13.7. 13:15:
Der Schabbath verlief ziemlich ereignislos. Aus irgendeinem Grund war ich die meiste Zeit muede, und hab hab vor mich hingedoest. Am spaeten Nachmittag wurde Haifa noch ein bisschen fotografiert, um ein paar Impressionen von der Architektur und den vielen kleinen Gassen, die den Berg Carmel rauffuehren, mitzubringen.
Und heute (13.7.) ging es im wesentlichen nur noch darum, zusammenzupacken, zu zahlen, und mich in Richtung Jerusalem zu begeben. Und so sitze ich nun in Tel Aviv, weil meinen Anschluss-Zug um gerade mal zwei Minuten verpasst habe, und der naechste Zug erst wieder in 2 Stunden faehrt. Und ich kann in der Zeit nicht einmal den Bahnhof verlassen. Bzw. koennte ich schon, nur dann muesste ich mich wieder mal den umfangreichen Sicherheitsueberpruefungen unterziehen, und womoeglich noch ein neues Zugticket kaufen. Gut, bei den Ticketpreisen waere das nicht das groesste Problem.
Die Jugendherberge in Haifa war uebrigens fast ausschliesslich mit
Bahai voll, ein freundliches aber auch merkwuerdiges Voelkchen. Es ist wieder mal die Ueberfreundlichkeit, die mich etwas stutzig machte.
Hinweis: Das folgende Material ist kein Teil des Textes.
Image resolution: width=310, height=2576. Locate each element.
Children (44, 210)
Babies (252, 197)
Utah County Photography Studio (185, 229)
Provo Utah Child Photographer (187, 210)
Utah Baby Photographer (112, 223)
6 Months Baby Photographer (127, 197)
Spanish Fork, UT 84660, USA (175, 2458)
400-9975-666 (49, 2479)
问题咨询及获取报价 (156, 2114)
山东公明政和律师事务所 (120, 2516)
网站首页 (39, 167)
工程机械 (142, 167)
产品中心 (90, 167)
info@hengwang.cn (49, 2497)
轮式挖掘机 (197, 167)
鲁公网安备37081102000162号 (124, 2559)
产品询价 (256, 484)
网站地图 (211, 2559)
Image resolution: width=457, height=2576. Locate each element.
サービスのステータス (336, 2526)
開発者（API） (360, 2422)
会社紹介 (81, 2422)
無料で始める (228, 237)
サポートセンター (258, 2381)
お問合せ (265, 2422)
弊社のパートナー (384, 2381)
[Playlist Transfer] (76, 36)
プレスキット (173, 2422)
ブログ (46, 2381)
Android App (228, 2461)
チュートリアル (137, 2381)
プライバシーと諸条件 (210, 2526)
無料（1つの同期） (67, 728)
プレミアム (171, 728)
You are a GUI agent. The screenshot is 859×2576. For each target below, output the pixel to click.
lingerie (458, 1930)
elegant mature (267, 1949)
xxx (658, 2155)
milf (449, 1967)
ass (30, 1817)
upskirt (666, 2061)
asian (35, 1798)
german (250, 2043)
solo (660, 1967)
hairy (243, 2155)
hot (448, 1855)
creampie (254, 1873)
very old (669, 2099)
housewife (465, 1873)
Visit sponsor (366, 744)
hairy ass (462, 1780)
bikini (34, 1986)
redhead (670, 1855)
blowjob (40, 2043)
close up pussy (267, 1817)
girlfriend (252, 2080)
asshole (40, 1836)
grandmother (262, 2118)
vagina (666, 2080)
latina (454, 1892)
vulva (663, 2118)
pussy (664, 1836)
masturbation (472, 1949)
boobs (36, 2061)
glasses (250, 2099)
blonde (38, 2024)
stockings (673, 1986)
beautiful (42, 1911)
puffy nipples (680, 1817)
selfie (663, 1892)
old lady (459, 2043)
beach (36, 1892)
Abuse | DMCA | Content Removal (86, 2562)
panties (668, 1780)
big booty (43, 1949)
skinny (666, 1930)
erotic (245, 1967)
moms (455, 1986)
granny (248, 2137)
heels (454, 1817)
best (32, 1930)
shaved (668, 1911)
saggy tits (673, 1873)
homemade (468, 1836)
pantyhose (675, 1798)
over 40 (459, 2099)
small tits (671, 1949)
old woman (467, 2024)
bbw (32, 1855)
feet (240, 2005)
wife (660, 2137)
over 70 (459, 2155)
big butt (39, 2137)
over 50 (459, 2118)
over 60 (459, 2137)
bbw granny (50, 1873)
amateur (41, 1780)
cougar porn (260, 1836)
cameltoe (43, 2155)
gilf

Und so kam es auch, dass ich heute von einem der Gruppe angesprochen wurde, und mir ein paar Broschueren zu dem Thema der Bahai-Religion uebergeben wurde. Ich bedankte mich freundlich, und alles gesagte rauschte einfach von einem Ohr zum anderen durch, ohne dass irgendwas haengenblieb. Die Broschueren hab ich kurz durchgesehen, und die Glaubensinhalte sind zwar nett, koennen aber von jedem humanistisch-aufgeklaerten Geist selbst zusammengestellt werden. Dazu braucht es wirklich keine Religion, finde ich, noch dazu, weil die Religion der Menge an guten und gut argumentierbaren Ideen einen obskur-mystischen-unwissenschaftlichen Faktor hinzufuegt. Im uebrigen ist Missionstaetigkeit in Israel streng verboten, allerdings frage ich mich, inwieweit ein derartiges Vergehen ueberhaupt verfolgt wird.
13.7. 16:05:
Die Fahrt nach Jerusalem zieht sich eine Ewigkeit dahin, nach Bet Shemesh faehrt der Zug ziemlich langsam dahin, und bleibt immer wieder stehen, aufgrund entgegenkommender Zuege auf der prinzipiell einspurigen Strecke. Die Bahnstrecke selbst liegt in einem vergleichsweise steilen, tiefen Tal, streckenweise zeigt das Handy keinen Empfang an.
13.7. 23:00:
Das Dan Boutique Hotel in Jerusalem, in dem ich wohne, ist nett. Um ca. 19:30, nach einer Dusche und einer Dosis Fernsehen, bin ich auf die Suche nach etwas Essbarem gegangen, und traf zufaellig Michael, einen Amerikaner aus Boston, der in Jerusalem wohnt und in Ramallah fuer eine NGO arbeitet, und den ich vor ein paar Tagen im Youth Hostel in Haifa kennengelernt hatte. Mit dem ging ich spontan was Essen, und zwar in einem koscheren Restaurant in der "German Colony". Gulasch, rote Beete, jemenitische Fleischsuppe, frischer Orangensaft in der Karaffe.
14.7. 20:45:
Nach einem umfangreichen Fruehstueck begab ich mich auf den Weg zum Altstadt, die sich ca. 10 Gehminuten von meinen Hotel entfernt befindet. Mein erster Weg fuehrte mich durch das Jaffator Richtung Sueden, ins armenische Viertel. Dort war allerdings garnix los, und das armenische Museum, das ich eigentlich besuchen wollte, ist derzeit wegen Renovierungsarbeiten geschlossen. Als ging es weiter ins juedische Viertel, das interessanterweise von etlichen Neubauten dominiert wird. Die Klagemauer war nicht weit entfernt, also begab ich mich ueber mehrere verwinkelte Gassen und Stiegen dorthin. Die Sicherheitsvorkehrungen dort sind massiv, der Metalldetektor extrasensibel. Bei der Klagemauer selbst wurde mehrere Bar Mitzvahs gefeiert, es herrschte eine generell sehr euphorische Stimmung. Allein der Aufenthalt dort war ein besonderes Erlebnis. Die Kippas, die zur Erfuellung der Kopfbedeckungspflicht in dieser "Freilichtsynagoge" bereit liegen, sind uebrigens aus festem, gefalteten und geklammerten Papier. Nach diesen aeusserst interessanten Eindruecken ging es weiter ins muslimische Viertel, durch mehrere Suqs, ueberdachte Gassen, in denen man touristische und an Einheimische gerichtete Basare findet. Ob touristisch oder nicht erkennt man uebrigens an der "Aggressivitaet" der Verkaeufer ("Hello! Do you want to see my shop?").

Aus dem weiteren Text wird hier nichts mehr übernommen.